The memorial to the murdered Jews of Europe opened in 2005. It was designed by Peter Eisenman and consists of 2711 concrete columns called stelae arranged over an area about the size of a football field. The ground underfoot rises and falls as you walk between the columns and their close proximity to each other give a sense of discomfort and disorientation. There is an information centre is located underneath the monument and should not be missed. An audio guide is available for a small charge (3 euros). It is a very moving experience indeed as you discover something about families involved in the holocaust. The Room of Names gives the name and a short biography  of all those Jews that were murdered or missing. It would take nearly seven years to hear them all.

Potsdamer Platz

Potsdamer Platz was destroyed by the building of the Berlin Wall in the 1960s. Since the wall came down it was been reborn and is a busy and thriving area. Home to the Sony Centre, shops and restaurants, cafés and bars it is now hard to image that it was once a place of division and separation. Panels from the wall can be seen outside the S-bahn station where there is a short but informative display

Hitler’s Bunker

You could walk past and not be any the wiser as all that remains today is a car park and an information display that shows the layout of the bunker complex. It also details how the bunker was collapsed and filled in following the end of the war.

Checkpoint Charlie

During the Cold War this was the main crossing for foreigners to pass into East Berlin. In October 1961 it was the site of a standoff between American and Russian tanks which made the world hold its breath for 16 hours. Today it’s a tourist trap where you can pay 3 euros to have your photograph taken with a fake border guard. Nevertheless it is worth a visit to help understand just how divided this city was.

Gendarmenmarkt

Just a short walk fro Checkpoint Charlie but a different world away. A square with two cathedrals, the German and French, and the Berlin concert hall. Its grand,imposing and a most beautiful square. The area around the square is full of bars and restaurants so is an ideal spot to stop for a refreshing break from all the sightseeing.

East Side Gallery

A preserved section of the Berlin Wall that is now home to over 100 murals  is a must see on any visit to Berlin. You may not like all the art but you can’t fail to be touched by some of the messages of hope and reconciliation. Get there early to avoid the crowds. I have a more detailed post about it here

Friedrichshain

Home to the East Side Gallery, Friedrichshain is a neighbourhood well worth spending some time in. A former working class area which has evolved since the fall of the wall to become an area full of restaurants, bars and clubs with an artsy side. The area around Boxhagener Platz is particularly vibrant and the square itself is a welcome area of green space. North of the square is Karl Marx Allee. A jewel in the crown of East Berlin when it was constructed in the late 1950s. This incredibly wide boulevard is flanked by apartment blocks and was the scene of military parades. Today it is an opportunity to wonder at some of the functional architecture of the eastern block.

DDR Museum

Almost opposite the Berliner Dom just before you cross onto museum island this small museum explains, by means of a large number of interactive displays, what life was like in the former East Germany. I found the experience to be very good but it was very busy and I would suggest getting here early.

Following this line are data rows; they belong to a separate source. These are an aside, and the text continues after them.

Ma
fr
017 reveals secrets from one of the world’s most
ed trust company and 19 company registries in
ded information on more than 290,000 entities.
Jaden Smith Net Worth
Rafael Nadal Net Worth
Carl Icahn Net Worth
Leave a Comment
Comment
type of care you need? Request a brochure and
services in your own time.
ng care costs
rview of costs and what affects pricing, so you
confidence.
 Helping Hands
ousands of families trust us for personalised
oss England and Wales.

Gedenkstätte Berliner Maur

The Berlin Wall memorial is includes a fully preserved section of the Berlin Wall where you can see the border wall on the western side (nearest in photo) and the inner wall on the eastern side. Between then was the death strip, complete with floodlights and watchtowers. There is an information centre which shows an excellent film in English every hour on the half hour. The nearby documentation centre includes a tower which gives you a view over the area.

There is so much to see and do in Berlin that we couldn’t possibly do it all in just two and a half days. We didn’t have time visit any of the world renown museums on museum island for example. Not to worry though, Berlin is a city that is well worth a revisit in the near future.